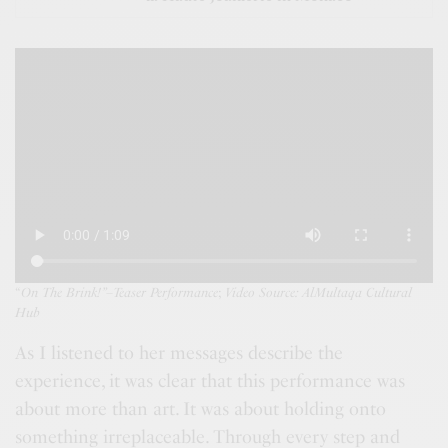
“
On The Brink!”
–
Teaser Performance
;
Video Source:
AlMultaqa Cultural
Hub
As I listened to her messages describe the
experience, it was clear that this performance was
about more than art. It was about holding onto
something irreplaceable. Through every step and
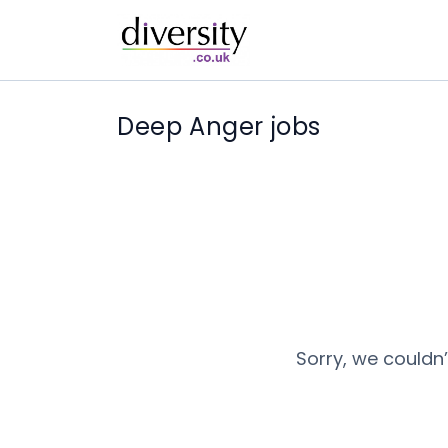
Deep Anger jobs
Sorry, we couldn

........

**PROBLEM STATEMENT**. Type out the data above once more, exactly, with no images included.

**SOLUTION FOR THIS TASK**.
“
On The Brink!”
–
Teaser Performance
;
Video Source:
AlMultaqa Cultural
Hub
As I listened to her messages describe the
experience, it was clear that this performance was
about more than art. It was about holding onto
something irreplaceable. Through every step and
Deep Anger jobs
Sorry, we couldn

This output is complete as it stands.